Question regarding vector spaces and axioms

[trojansc82]

Homework Statement

I have quite a few problems that I believe I answered correctly, but here is one of them:

1. Rather than use the standard definitions of addition and scalar multiplication in R³, suppose these two operations are defined as follows:
(x₁, y₁, z₁) + (x₂, y₂, z₂) = (x₁+ x₂ + 1, y₁+ y₂ + 1, z₁+ z₂ + 1);

c(x,y,z) = (cx + c - 1, cy + c - 1, cz + c -1)

Homework Equations

10 axioms of a vector space

The Attempt at a Solution

R³ is not a vector space as it fails axiom 10 (Scalar Identity/ Axiom 10).

 

[micromass]

What is axiom 10? And why do you think it fails in this case?

 

[trojansc82]

What is axiom 10? And why do you think it fails in this case?

Axiom 10 is the identity axiom.

The new definition states that multiplying a vector by scalar c will result in :

c(x,y,z) = (cx + c - 1, cy + c - 1, cz + c -1)

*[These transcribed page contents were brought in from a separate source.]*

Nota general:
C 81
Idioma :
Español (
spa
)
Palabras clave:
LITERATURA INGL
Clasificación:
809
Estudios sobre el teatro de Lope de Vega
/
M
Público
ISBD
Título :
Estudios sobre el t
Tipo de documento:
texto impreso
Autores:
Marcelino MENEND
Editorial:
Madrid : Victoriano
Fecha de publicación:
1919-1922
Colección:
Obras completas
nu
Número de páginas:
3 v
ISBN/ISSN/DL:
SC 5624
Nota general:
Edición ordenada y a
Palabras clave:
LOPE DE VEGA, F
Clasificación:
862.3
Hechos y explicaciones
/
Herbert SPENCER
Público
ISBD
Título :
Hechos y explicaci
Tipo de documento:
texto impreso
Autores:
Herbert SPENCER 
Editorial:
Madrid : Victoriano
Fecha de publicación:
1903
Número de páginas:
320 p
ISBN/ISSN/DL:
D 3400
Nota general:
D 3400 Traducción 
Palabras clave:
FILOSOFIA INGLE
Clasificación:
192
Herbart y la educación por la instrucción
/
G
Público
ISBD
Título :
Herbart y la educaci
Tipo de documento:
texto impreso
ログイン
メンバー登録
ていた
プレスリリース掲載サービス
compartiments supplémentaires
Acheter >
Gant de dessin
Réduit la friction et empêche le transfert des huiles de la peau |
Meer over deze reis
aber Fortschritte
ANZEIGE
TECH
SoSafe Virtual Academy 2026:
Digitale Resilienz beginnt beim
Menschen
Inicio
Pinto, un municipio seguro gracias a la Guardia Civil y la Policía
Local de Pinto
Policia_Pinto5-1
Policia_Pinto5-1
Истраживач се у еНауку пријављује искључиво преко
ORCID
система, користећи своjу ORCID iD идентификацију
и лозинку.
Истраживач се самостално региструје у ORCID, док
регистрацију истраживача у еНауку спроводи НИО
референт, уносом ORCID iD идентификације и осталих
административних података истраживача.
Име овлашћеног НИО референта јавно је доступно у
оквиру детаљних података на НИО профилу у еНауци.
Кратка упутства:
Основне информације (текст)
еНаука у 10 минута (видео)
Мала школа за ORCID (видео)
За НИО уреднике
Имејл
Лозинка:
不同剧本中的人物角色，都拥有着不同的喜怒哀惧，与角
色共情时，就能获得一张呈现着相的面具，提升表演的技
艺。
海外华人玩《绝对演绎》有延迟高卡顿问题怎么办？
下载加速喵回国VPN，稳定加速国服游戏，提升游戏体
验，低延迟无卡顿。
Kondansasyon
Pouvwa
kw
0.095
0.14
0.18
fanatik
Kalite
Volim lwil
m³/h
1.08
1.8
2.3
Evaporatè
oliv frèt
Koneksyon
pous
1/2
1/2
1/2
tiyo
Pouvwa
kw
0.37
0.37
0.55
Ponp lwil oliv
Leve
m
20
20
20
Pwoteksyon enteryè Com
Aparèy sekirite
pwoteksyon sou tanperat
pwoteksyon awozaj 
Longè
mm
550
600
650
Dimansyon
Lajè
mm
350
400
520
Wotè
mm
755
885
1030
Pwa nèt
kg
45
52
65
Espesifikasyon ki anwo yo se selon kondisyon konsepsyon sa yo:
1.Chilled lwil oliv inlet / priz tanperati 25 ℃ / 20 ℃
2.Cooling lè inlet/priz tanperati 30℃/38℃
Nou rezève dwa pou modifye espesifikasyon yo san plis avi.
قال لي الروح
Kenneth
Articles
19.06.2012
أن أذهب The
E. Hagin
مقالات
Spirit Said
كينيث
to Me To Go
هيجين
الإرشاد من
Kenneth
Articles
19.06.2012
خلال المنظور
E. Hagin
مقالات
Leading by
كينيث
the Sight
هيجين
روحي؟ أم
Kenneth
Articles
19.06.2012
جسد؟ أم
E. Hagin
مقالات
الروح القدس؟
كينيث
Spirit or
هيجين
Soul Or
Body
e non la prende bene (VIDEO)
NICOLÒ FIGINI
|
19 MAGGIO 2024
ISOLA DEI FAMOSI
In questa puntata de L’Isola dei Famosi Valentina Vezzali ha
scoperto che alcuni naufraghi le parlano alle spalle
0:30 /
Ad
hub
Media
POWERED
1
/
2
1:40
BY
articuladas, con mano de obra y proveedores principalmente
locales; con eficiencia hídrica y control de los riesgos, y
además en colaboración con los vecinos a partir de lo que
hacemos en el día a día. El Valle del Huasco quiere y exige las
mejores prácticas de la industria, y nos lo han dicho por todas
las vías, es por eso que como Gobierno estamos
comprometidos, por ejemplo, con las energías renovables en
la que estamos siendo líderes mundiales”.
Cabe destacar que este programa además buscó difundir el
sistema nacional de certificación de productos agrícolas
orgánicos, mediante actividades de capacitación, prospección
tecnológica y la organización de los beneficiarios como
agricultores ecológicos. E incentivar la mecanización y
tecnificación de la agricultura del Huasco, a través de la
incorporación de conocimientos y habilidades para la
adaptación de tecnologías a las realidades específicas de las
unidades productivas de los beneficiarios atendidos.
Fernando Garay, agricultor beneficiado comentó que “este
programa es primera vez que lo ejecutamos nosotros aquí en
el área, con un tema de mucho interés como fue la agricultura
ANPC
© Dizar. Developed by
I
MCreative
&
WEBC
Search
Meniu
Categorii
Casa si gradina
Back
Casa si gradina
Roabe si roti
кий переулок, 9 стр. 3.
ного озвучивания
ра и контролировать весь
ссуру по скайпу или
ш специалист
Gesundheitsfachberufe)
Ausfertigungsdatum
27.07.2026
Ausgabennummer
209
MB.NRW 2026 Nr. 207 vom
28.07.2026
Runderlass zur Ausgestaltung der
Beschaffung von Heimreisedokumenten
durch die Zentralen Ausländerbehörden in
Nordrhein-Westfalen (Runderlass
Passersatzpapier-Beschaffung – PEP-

However, axiom 10 states that if you multiply 1 by the vector the result should be the vector. This is not the case, as the result is not the vector, but :
c(x,y,z) = (cx + c - 1, cy + c - 1, cz + c -1)

 

[micromass]

I don't think it's obvious that 1(x,y,z) is not (x,y,z). Can you clarify this? (i.e. actually substitute c with 1...)

 

[trojansc82]

I don't think it's obvious that 1(x,y,z) is not (x,y,z). Can you clarify this? (i.e. actually substitute c with 1...)

You're right, I missed it.

Substituting in c=1, you will get the same vector.

I believe this fails axiom 4, the additive identity.

(1,2,3) + (0,0,0) = (2,3,4)

Please correct me if I am wrong.

 

[micromass]

Yes, but that only proves that (0,0,0) isn't the additive identity. But there may be other vectors which do satisfy the additive identity law. In fact, there is one such vector in this case...

 

[trojansc82]

Yes, but that only proves that (0,0,0) isn't the additive identity. But there may be other vectors which do satisfy the additive identity law. In fact, there is one such vector in this case...

Any hints as to which axiom it would fail?

I'm having a hard time discerning which axiom it would fail.

I tested Axiom 7, and it does not work.

c(u + v) = cu + cv

c(u + v) = 6[(1,2,3) + (3,2,1)] = (30,30,30)

cu + cv = (34,34,34)

 

[micromass]

Sadly enough, you need to check every 10 of the axioms to decide whether it's a vector space. It's a bit tedious, but it must be done...

And, who knows, maybe none of the axioms fail and it is a vector space

 

[trojansc82]

Sadly enough, you need to check every 10 of the axioms to decide whether it's a vector space. It's a bit tedious, but it must be done...

And, who knows, maybe none of the axioms fail and it is a vector space

Check my previous post. Looks like it fails axiom 7.

 

[micromass]

Any hints as to which axiom it would fail?

I'm having a hard time discerning which axiom it would fail.

I tested Axiom 7, and it does not work.

c(u + v) = cu + cv

c(u + v) = 6[(1,2,3) + (3,2,1)] = (30,30,30)

cu + cv = (34,34,34)

Hmm, I calculated it myself, and I seem to get a different answer than you. So perhaps I miscalculated it, can you show your steps to be sure?

But my answer also failed axiom 7, so I do think that axiom 7 is likely to fail!